(Exercise requirements): As the answer, set down the lines below from the one containing "Mẫu lan can kính cường lực 15mm" through the one containing "minden oldal nyitható", exactly and inclusively, and no others.

(Listed records):
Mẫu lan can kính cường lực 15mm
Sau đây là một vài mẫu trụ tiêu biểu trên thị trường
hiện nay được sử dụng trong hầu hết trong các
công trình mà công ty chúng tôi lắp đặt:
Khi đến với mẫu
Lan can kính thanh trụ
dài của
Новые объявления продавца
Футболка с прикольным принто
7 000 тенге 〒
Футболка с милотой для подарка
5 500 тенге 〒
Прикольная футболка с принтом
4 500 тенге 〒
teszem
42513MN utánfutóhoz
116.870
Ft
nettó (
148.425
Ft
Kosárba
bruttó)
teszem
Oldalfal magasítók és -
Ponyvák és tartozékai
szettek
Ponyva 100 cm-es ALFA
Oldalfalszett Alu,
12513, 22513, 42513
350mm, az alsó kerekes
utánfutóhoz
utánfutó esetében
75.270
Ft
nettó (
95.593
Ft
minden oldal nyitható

...

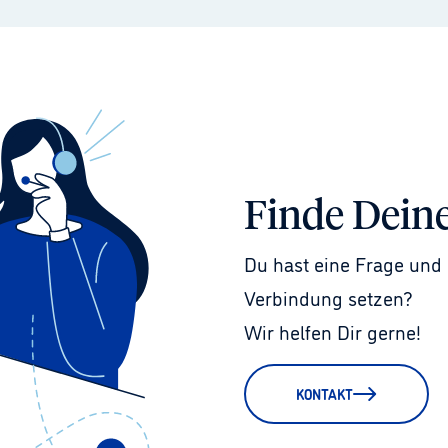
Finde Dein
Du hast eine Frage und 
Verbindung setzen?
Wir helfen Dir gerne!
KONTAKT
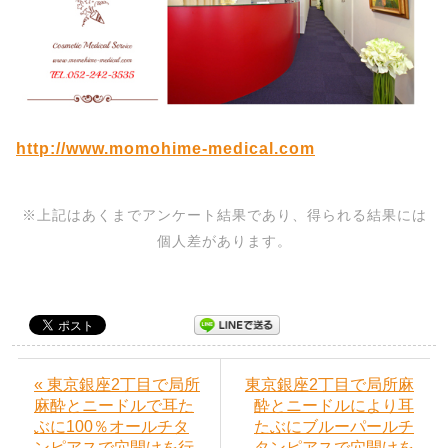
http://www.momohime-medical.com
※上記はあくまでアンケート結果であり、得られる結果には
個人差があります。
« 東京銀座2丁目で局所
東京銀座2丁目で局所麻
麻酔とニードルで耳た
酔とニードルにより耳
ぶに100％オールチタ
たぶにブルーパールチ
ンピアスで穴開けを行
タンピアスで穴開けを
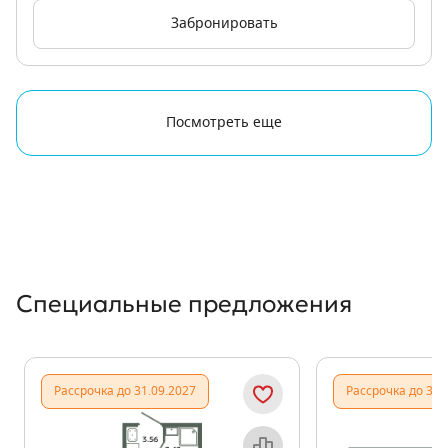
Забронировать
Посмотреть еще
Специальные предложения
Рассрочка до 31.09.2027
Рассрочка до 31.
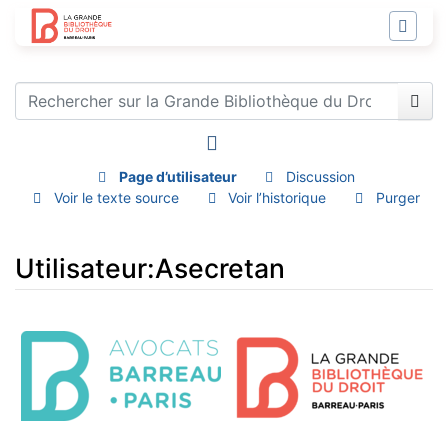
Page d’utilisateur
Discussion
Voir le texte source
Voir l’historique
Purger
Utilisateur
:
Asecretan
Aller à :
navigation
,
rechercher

(Answer to the exercise):
Mẫu lan can kính cường lực 15mm
Sau đây là một vài mẫu trụ tiêu biểu trên thị trường
hiện nay được sử dụng trong hầu hết trong các
công trình mà công ty chúng tôi lắp đặt:
Khi đến với mẫu
Lan can kính thanh trụ
dài của
Новые объявления продавца
Футболка с прикольным принто
7 000 тенге 〒
Футболка с милотой для подарка
5 500 тенге 〒
Прикольная футболка с принтом
4 500 тенге 〒
teszem
42513MN utánfutóhoz
116.870
Ft
nettó (
148.425
Ft
Kosárba
bruttó)
teszem
Oldalfal magasítók és -
Ponyvák és tartozékai
szettek
Ponyva 100 cm-es ALFA
Oldalfalszett Alu,
12513, 22513, 42513
350mm, az alsó kerekes
utánfutóhoz
utánfutó esetében
75.270
Ft
nettó (
95.593
Ft
minden oldal nyitható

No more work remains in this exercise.